Modernism and the Generation of ’98: Key Aspects
Modernism
Modernism is a facelift that collects and presents the vital innovative attitudes, philosophical and artistic ends of the nineteenth century, resulting from a crisis of conscience, a bourgeois reaction against materialism and the utilitarian spirit of the time. Modernism developed between 1885 and 1915. It expresses beauty with a new sensitivity on the issues and a new, very precious language, then becomes more intimate and essential and less contrived. It is a movement that has different influences:
- Parnassianism: a cult of beauty, the senses, to formal perfection, and defends art for art’s sake, extreme aestheticism. Also, a preference for mythological elements, biblical, exotic, and historical evocations. Théophile Gautier and Leconte de Lisle are its most important representatives.
- Symbolism: looking for music and art to suggest intuitively, through symbols, correspondences between the outer and inner reality. Symbolists include Verlaine, Rimbaud, and Mallarmé.
Characteristics of Modernism
- The aesthetic beauty and vital principle: Art and beauty are the new idols. Poetry attempts to explain all the arts, to try to turn life into art, and create a “literature of the senses” through bright plastic effects (colorful adjectives, lexical sensory and sensual), phonetic and musical effects (alliteration, onomatopoeia, parallelism…). In poetry, rescue lines such as the Alexandrian or eneasílabo, adopt blank verse and free verse, seek renewed marked accentual rhythms, rhymes, very sound. Consider how rare is beautiful: words strange, strange mix of semantic fields, metaphors and images, rare and amazing.
- Melancholy and the vitality and life attitudes: The modernists feel existential angst. They appreciate the irrational and sentimental. They relate the interior to the outside world through symbols and feel an intense vitality, very sensual, exalting life and its pleasures, even to the badness.
- “Escapism”: They take escape routes to the unpleasant reality: intimacy, fantasy, escape in space (exotic), escape in time (the Middle Ages chivalry).
- Cosmopolitanism and localism: They are citizens of the world, polyglot and cosmopolitan, very local and authentic, the “andalucismo” Americanism, the “indigenous issues”.

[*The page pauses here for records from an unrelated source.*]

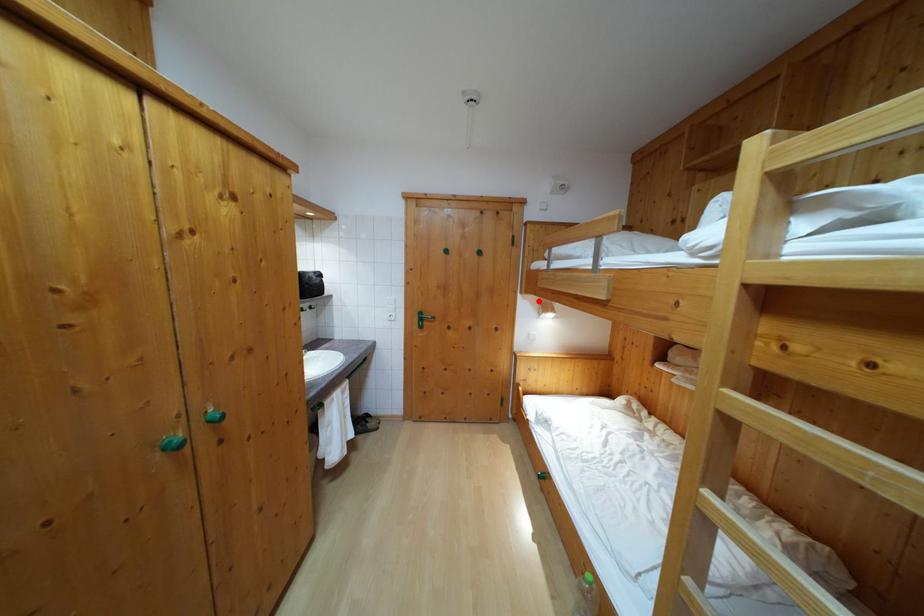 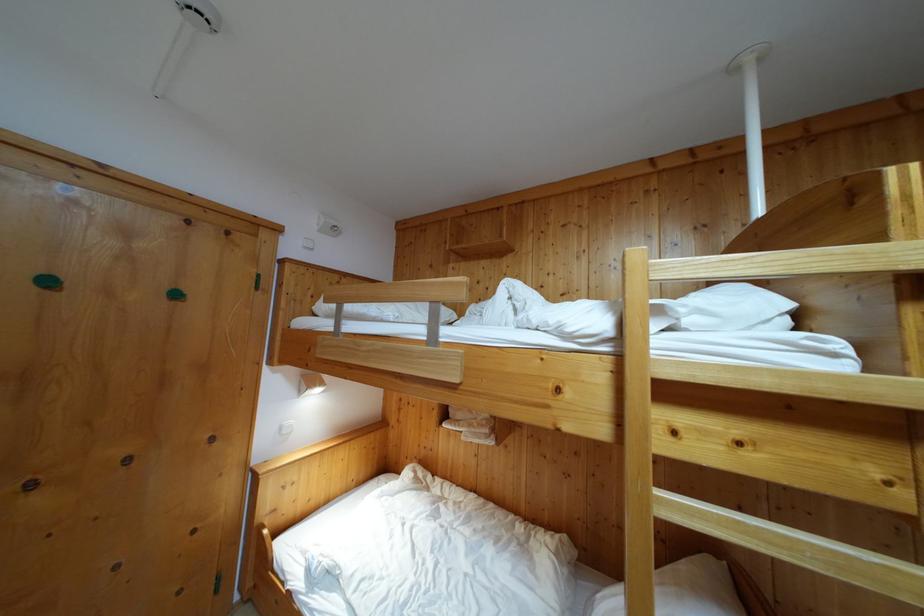 Where in the second image is the point corresponding to the highlighted location from the first image?

(310, 374) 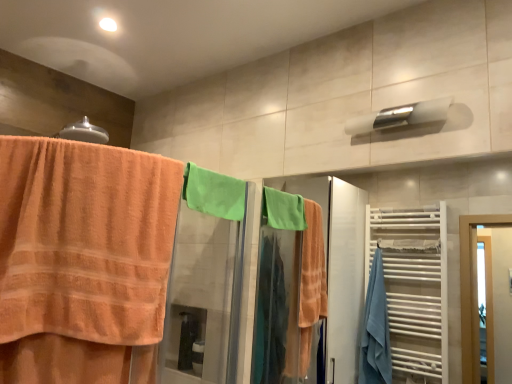 This screenshot has height=384, width=512. Find the location of `orange terry cloth towel at left`. orange terry cloth towel at left is located at coordinates (83, 259).

What do you see at coordinates (214, 193) in the screenshot? I see `green cotton towel at center` at bounding box center [214, 193].

What is the approximate height of white glossy towel bar at upper center, acting as the second towel bar starting from the right?

white glossy towel bar at upper center, acting as the second towel bar starting from the right, is 3.56 inches in height.

Identify the location of green towel at upper right. (267, 291).

The width and height of the screenshot is (512, 384). What are the coordinates of `satin silver towel bar at upper center, which ranks as the 2th towel bar in left-to-right order` in the screenshot? It's located at (400, 116).

You are a GUI agent. You are given a task and a screenshot of the screen. Output one action in this format:
    pyautogui.click(x=<x>, y=<y>)
    Task: Click on the orange terry cloth towel at left
    The width and height of the screenshot is (512, 384).
    Given the screenshot: What is the action you would take?
    pyautogui.click(x=83, y=259)

Is white glossy towel bar at upper center, acting as the second towel bar starting from the right, completely or partially outside of green cotton towel at center?

Indeed, white glossy towel bar at upper center, acting as the second towel bar starting from the right, is completely outside green cotton towel at center.

Who is smaller, white glossy towel bar at upper center, acting as the second towel bar starting from the right, or green cotton towel at center?

white glossy towel bar at upper center, acting as the second towel bar starting from the right, is smaller.

Locate an element on the screen. beach towel below the white glossy towel bar at upper center, the first towel bar in the left-to-right sequence (from the image's perspective) is located at coordinates point(214,193).

Considering the sizes of objects white glossy towel bar at upper center, the first towel bar in the left-to-right sequence, and green cotton towel at center in the image provided, who is wider, white glossy towel bar at upper center, the first towel bar in the left-to-right sequence, or green cotton towel at center?

white glossy towel bar at upper center, the first towel bar in the left-to-right sequence, is wider.

Would you consider satin silver towel bar at upper center, which ranks as the 2th towel bar in left-to-right order, to be distant from green towel at upper right?

satin silver towel bar at upper center, which ranks as the 2th towel bar in left-to-right order, is far away from green towel at upper right.

Is satin silver towel bar at upper center, which ranks as the 2th towel bar in left-to-right order, completely or partially outside of green towel at upper right?

That's correct, satin silver towel bar at upper center, which ranks as the 2th towel bar in left-to-right order, is outside of green towel at upper right.

Considering the relative sizes of satin silver towel bar at upper center, which ranks as the 2th towel bar in left-to-right order, and green towel at upper right in the image provided, is satin silver towel bar at upper center, which ranks as the 2th towel bar in left-to-right order, thinner than green towel at upper right?

No.

Would you say satin silver towel bar at upper center, placed as the first towel bar when sorted from right to left, contains orange terry cloth towel at left?

No, orange terry cloth towel at left is not surrounded by satin silver towel bar at upper center, placed as the first towel bar when sorted from right to left.

From a real-world perspective, between satin silver towel bar at upper center, placed as the first towel bar when sorted from right to left, and orange terry cloth towel at left, who is vertically higher?

satin silver towel bar at upper center, placed as the first towel bar when sorted from right to left, is physically above.

Considering the positions of objects satin silver towel bar at upper center, placed as the first towel bar when sorted from right to left, and orange terry cloth towel at left in the image provided, who is more to the right, satin silver towel bar at upper center, placed as the first towel bar when sorted from right to left, or orange terry cloth towel at left?

From the viewer's perspective, satin silver towel bar at upper center, placed as the first towel bar when sorted from right to left, appears more on the right side.

Measure the distance from green cotton towel at center to green towel at upper right.

green cotton towel at center is 1.65 meters away from green towel at upper right.

Does green cotton towel at center appear on the left side of green towel at upper right?

Yes, green cotton towel at center is to the left of green towel at upper right.

Based on the photo, is green cotton towel at center thinner than green towel at upper right?

No.

Are green cotton towel at center and green towel at upper right far apart?

Absolutely, green cotton towel at center is distant from green towel at upper right.

Which object is closer to the camera taking this photo, orange terry cloth towel at left or white glossy towel bar at upper center, the first towel bar in the left-to-right sequence?

orange terry cloth towel at left is closer to the camera.

Measure the distance from orange terry cloth towel at left to white glossy towel bar at upper center, acting as the second towel bar starting from the right.

A distance of 71.13 centimeters exists between orange terry cloth towel at left and white glossy towel bar at upper center, acting as the second towel bar starting from the right.

Is orange terry cloth towel at left far from white glossy towel bar at upper center, acting as the second towel bar starting from the right?

Actually, orange terry cloth towel at left and white glossy towel bar at upper center, acting as the second towel bar starting from the right, are a little close together.

Which is less distant, [71,245] or [65,137]?

The point [71,245] is closer.

Which of these two, orange terry cloth towel at left or green cotton towel at center, stands shorter?

Standing shorter between the two is green cotton towel at center.

Is orange terry cloth towel at left with green cotton towel at center?

No, orange terry cloth towel at left is not in contact with green cotton towel at center.

From a real-world perspective, is orange terry cloth towel at left physically above green cotton towel at center?

Actually, orange terry cloth towel at left is physically below green cotton towel at center in the real world.

Consider the image. Based on their sizes in the image, would you say orange terry cloth towel at left is bigger or smaller than green cotton towel at center?

Considering their sizes, orange terry cloth towel at left takes up more space than green cotton towel at center.

Does green cotton towel at center turn towards white glossy towel bar at upper center, the first towel bar in the left-to-right sequence?

No, green cotton towel at center is not turned towards white glossy towel bar at upper center, the first towel bar in the left-to-right sequence.

Considering the relative sizes of green cotton towel at center and white glossy towel bar at upper center, acting as the second towel bar starting from the right, in the image provided, is green cotton towel at center smaller than white glossy towel bar at upper center, acting as the second towel bar starting from the right,?

No.

Considering the sizes of objects green cotton towel at center and white glossy towel bar at upper center, acting as the second towel bar starting from the right, in the image provided, who is wider, green cotton towel at center or white glossy towel bar at upper center, acting as the second towel bar starting from the right,?

white glossy towel bar at upper center, acting as the second towel bar starting from the right.

How many degrees apart are the facing directions of green cotton towel at center and white glossy towel bar at upper center, the first towel bar in the left-to-right sequence?

7.59 degrees separate the facing orientations of green cotton towel at center and white glossy towel bar at upper center, the first towel bar in the left-to-right sequence.

This screenshot has width=512, height=384. In order to click on the 1st towel bar positioned above the green cotton towel at center (from a real-world perspective) in this screenshot , I will do `click(84, 132)`.

Identify the location of closet that is in front of the satin silver towel bar at upper center, placed as the first towel bar when sorted from right to left. (267, 291).

Which object lies nearer to the anchor point white glossy towel bar at upper center, the first towel bar in the left-to-right sequence, satin silver towel bar at upper center, which ranks as the 2th towel bar in left-to-right order, or green cotton towel at center?

Based on the image, green cotton towel at center appears to be nearer to white glossy towel bar at upper center, the first towel bar in the left-to-right sequence.

Looking at the image, which one is located closer to green towel at upper right, white glossy towel bar at upper center, the first towel bar in the left-to-right sequence, or orange terry cloth towel at left?

orange terry cloth towel at left is positioned closer to the anchor green towel at upper right.

Estimate the real-world distances between objects in this image. Which object is further from green towel at upper right, orange terry cloth towel at left or green cotton towel at center?

The object further to green towel at upper right is orange terry cloth towel at left.

Which object lies further to the anchor point orange terry cloth towel at left, green cotton towel at center or green towel at upper right?

green towel at upper right lies further to orange terry cloth towel at left than the other object.

Which object lies further to the anchor point green towel at upper right, satin silver towel bar at upper center, placed as the first towel bar when sorted from right to left, or orange terry cloth towel at left?

Based on the image, satin silver towel bar at upper center, placed as the first towel bar when sorted from right to left, appears to be further to green towel at upper right.

From the image, which object appears to be nearer to orange terry cloth towel at left, white glossy towel bar at upper center, the first towel bar in the left-to-right sequence, or green cotton towel at center?

Among the two, green cotton towel at center is located nearer to orange terry cloth towel at left.

From the image, which object appears to be nearer to satin silver towel bar at upper center, which ranks as the 2th towel bar in left-to-right order, green cotton towel at center or orange terry cloth towel at left?

Based on the image, green cotton towel at center appears to be nearer to satin silver towel bar at upper center, which ranks as the 2th towel bar in left-to-right order.

Considering their positions, is satin silver towel bar at upper center, placed as the first towel bar when sorted from right to left, positioned closer to green towel at upper right than green cotton towel at center?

Steps in the Generation of ’98
- Youth ’98 (until 1900): Juvenile stage of rebellion against the Spanish culture and society, reflecting the crisis of bourgeois consciousness.
- Advocacy Group of Three (1901-1910): Azorín, Baroja, and Maeztu published in 1901 a manifesto regeneration and Europe.
- The contemplative idealism (1905-1910): Activism just in a contemplative and skeptical idealism is markedly individualistic. The priority was to change the mentality of the Spanish people.
- Maturity and dissolution of ’98 (from 1910 onwards): Each author takes his own personal way, ideologically in the aesthetic, that if they all remain committed to maintaining an idealism in one way or another.
Features of the Generation of ’98
- Philosophical concerns, existential and religious: The authors of ’98 were asked about the meaning of human existence, about time, about death, about God, from a philosophical perspective irrational. That conflict creates a struggle between intellectual and vital: contemplative thought, faced with the life that seeks to state in the action. This perspective explains the trial and the novel, including poetry, blurring their boundaries.
- The theme of Spain: It increases from the disaster of ’98. Spain’s theme arises from the mental plane of ideas and beliefs. For this project on the Spanish reality a subjective, lyrical even, which is capable of capturing the “soul sleep” in Spain.
- History and intra-history: The critical inquiry in the past, which lies mainly in what Unamuno called intra-history “the quiet life of millions of people without history”, with its experiences create deep and important history.
- Renewal of literary language: The modernist literary language needs to renew the nineteenth century. They want a more precise language that is meaningful and express ideas. They will have a clear style: usually simple and quick, with a preference for shorter sentence, coordination, short paragraph, the rich and precise vocabulary. Renew novelistic technique.